La convalescenza fu straordinariamente rapida.

Dopo quindici giorni era in grado di passeggiare giu` al pianterreno, e dopo una settimana, Il dottor Leventakis annuncio` che Perla era quasi completamente guarita. Disse che sarebbe ripassato fra una settimana per un ultima visita, e se ne ando`.

 

“E` un bravo dottore”  disse Perla alla sorella,  “davvero simpatico ma la svolta per la mia guarigione ha avuto luogo quando tu mi hai rivolto la parola, vedi Ghita, il solo pensiero che tu avessi ceduto, parlandomi per prima con tanto affetto…per quanto malvagia io fossi stata…beh, mi sono sentita riavere.”

Ghita si raddrizzo` sul divano, le gote accese da un lieve rossore “Ma che vai dicendo mia cara? sei stata tu a parlarmi per prima, -Dammi da bere-  mi hai detto come e` vero che io sto parlando in questo momento”.

“No, no”,  Perla scrollo` il capo, “ricordo benissimo come e` stato, ti sei avvicinata al mio capezzale, e con occhi pieni di lacrime hai detto -E` stata tutta colpa mia Perla cara, sono stata io la causa di tutto cio` che e` accaduto- ”

“Cosa??” scatto Ghita irrigidendosi in tutto il corpo.

“Proprio cosi`” ridacchio Perla ” e hai detto persino che il torto e` sempre stato tuo, -toccava a me-  hai detto -toccava a me chiamare il gatto-”

“Non e` vero” grido` Ghita.

“Eh, che cosa ti prende?” esclamo` Perla imporporandosi in viso.

“Non e` vero” ripete` con astio Ghita ” tu stessa, proprio tu, hai detto di esserti sbagliata.

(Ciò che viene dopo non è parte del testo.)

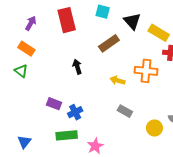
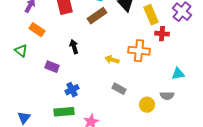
yellow rectangle: (159, 33) -> (151, 15), turned 36
brown rectangle: (109, 43) -> (97, 16), moved
orange rectangle: (26, 49) -> (37, 30), moved
purple rectangle: (54, 104) -> (52, 67), moved

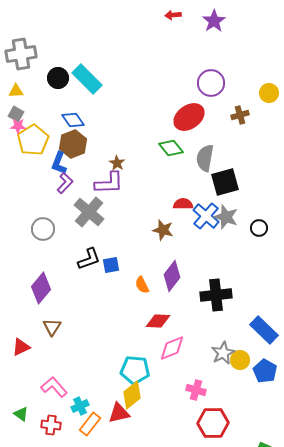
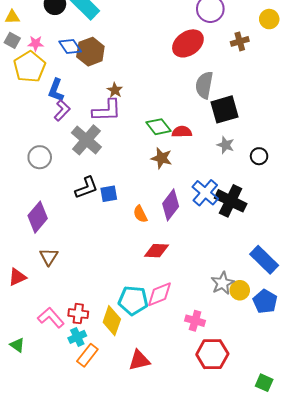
pink star: (18, 126) -> (36, 43), moved
brown hexagon: (73, 144) -> (90, 52), moved
green diamond: (171, 148) -> (159, 127), moved
blue cross: (206, 216) -> (205, 193), moved
gray star: (226, 217) -> (226, 145), size x0.7
black cross: (216, 295) -> (231, 201), moved, turned 32
pink diamond: (172, 348) -> (160, 294), moved
yellow diamond: (132, 395) -> (112, 321), moved, turned -32
red triangle: (119, 413) -> (139, 360), moved
red cross: (51, 425) -> (78, 314), moved

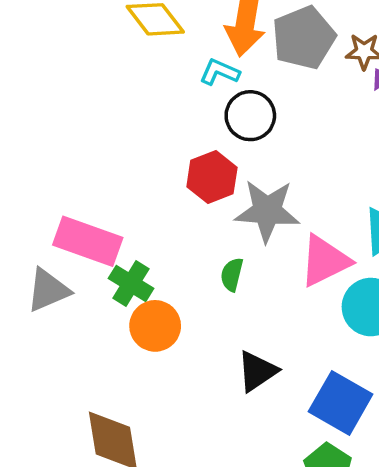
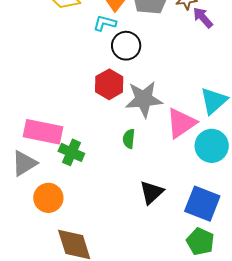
orange circle: (155, 326) -> (48, 198), moved

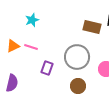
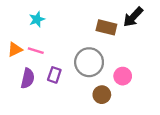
purple semicircle: (12, 83) -> (28, 78), moved
brown circle: (78, 86) -> (102, 95), moved

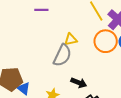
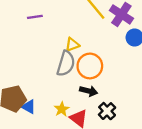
orange circle: (106, 41) -> (90, 66), moved

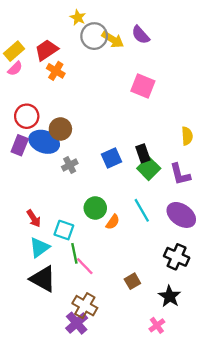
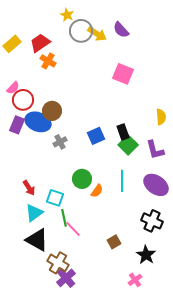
pink semicircle: (15, 69) -> (13, 88), moved
cyan line: (142, 210) -> (122, 181), turned 30
brown cross: (85, 306) -> (58, 263), moved

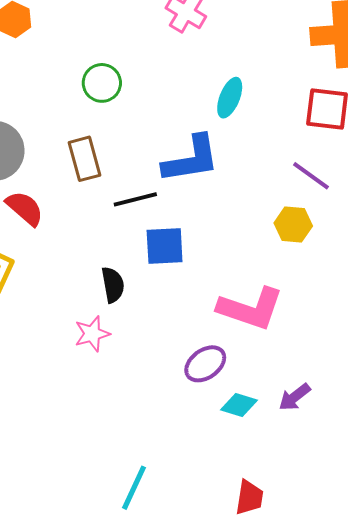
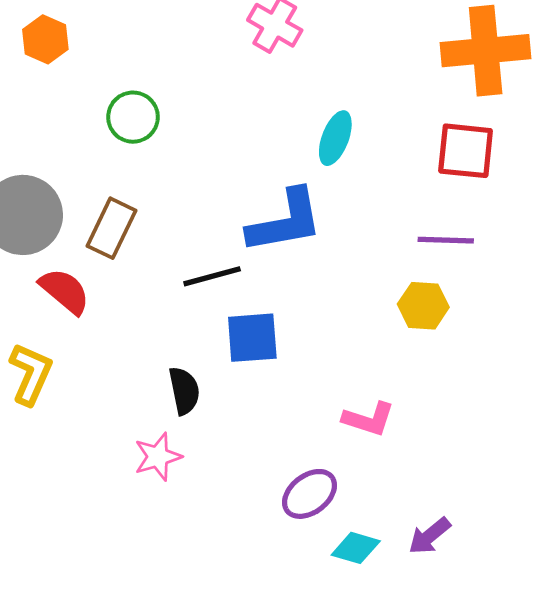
green circle: (102, 83) -> (133, 117), moved
brown rectangle: (85, 159) -> (112, 228), moved, turned 42
purple line: (311, 176) -> (446, 240), turned -33
pink L-shape: (251, 309) -> (368, 419), size x0.6

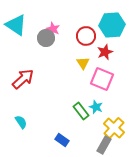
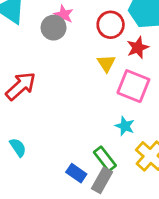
green rectangle: (81, 111) -> (105, 159), moved
gray rectangle: (104, 145) -> (102, 180), moved

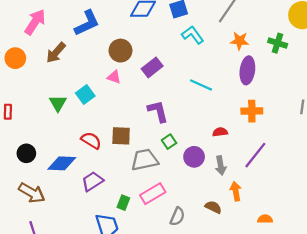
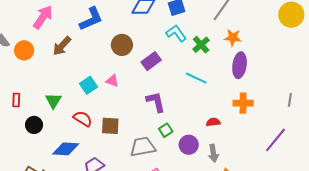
cyan L-shape: (193, 35) -> (176, 33), moved
green cross: (278, 43) -> (201, 45), moved, turned 30
pink triangle: (114, 77) -> (112, 81), moved
green triangle: (58, 103) -> (53, 101), moved
brown square: (121, 136) -> (110, 126), moved
red semicircle: (91, 140) -> (83, 119), moved
black circle: (26, 153) -> (34, 125), moved
purple line: (255, 155) -> (276, 140), moved

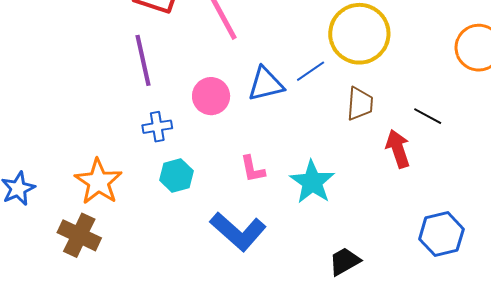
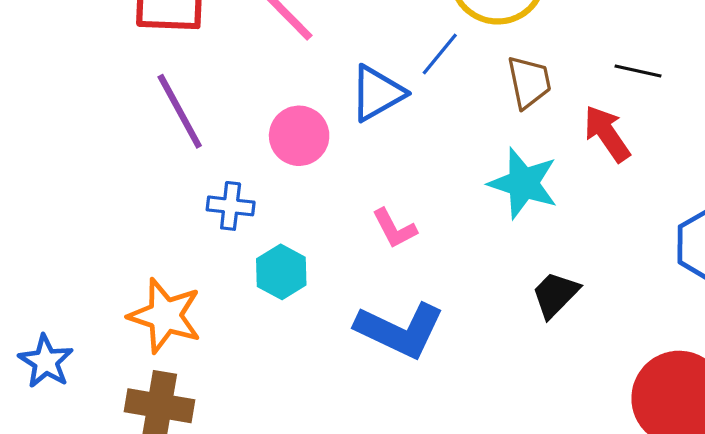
blue cross: (157, 127) -> (231, 206), turned 32
cyan star: (312, 182) -> (523, 183), moved
black trapezoid: (345, 261) -> (555, 294), moved

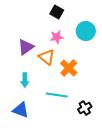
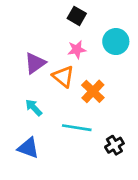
cyan arrow: (25, 80) -> (34, 108), turned 136

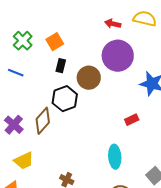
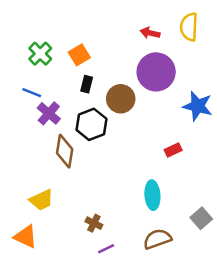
yellow semicircle: (145, 19) -> (189, 27), turned -100
brown diamond: (43, 121) -> (65, 151), turned -32
purple cross: (14, 125) -> (49, 113), moved

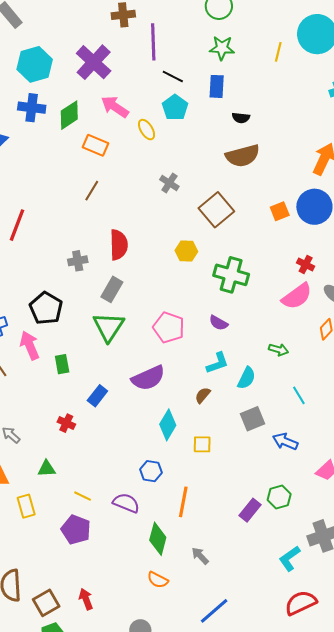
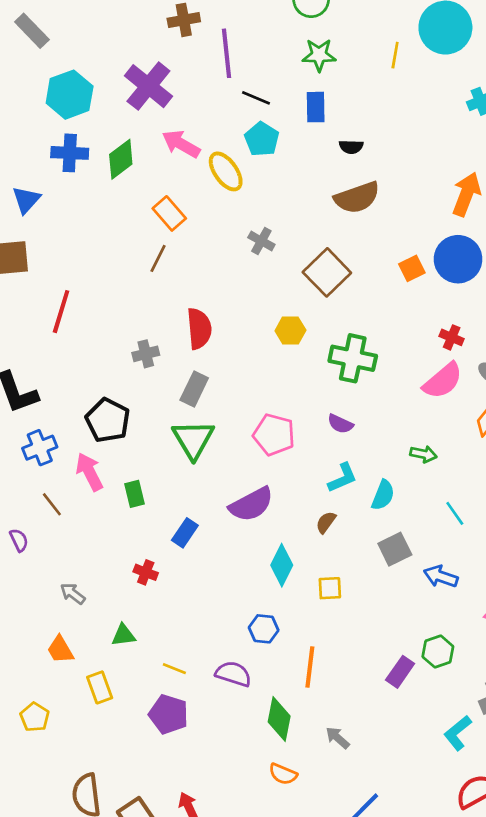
yellow ellipse: (147, 130) -> (226, 171), size x1.4
orange rectangle: (96, 145) -> (169, 213), moved, turned 30

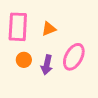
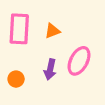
orange circle: (24, 60) -> (16, 79), moved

Hai ammesso che toccava a te chiamare il gatto.

“Non mi sono mai sognata di dire una cosa simile”

“Si` che l`hai detta”

“Non e` vero. Non toccava a me chiamare il gatto”

“Toccava a te”

“Non mi toccava per niente!”

La discussione si accaloro`sempre e sempre piu` fino all`amara, inevitabile conclusione.

 

E cosi` quando dopo una settimana il dottor Leventakis torno` per un ultima visita alla paziente, il silenzio separava una volta di piu` le sorelle Vaturi.

Ghita e Perla si passavano biglietti proprio come avevano fatto per dodici anni.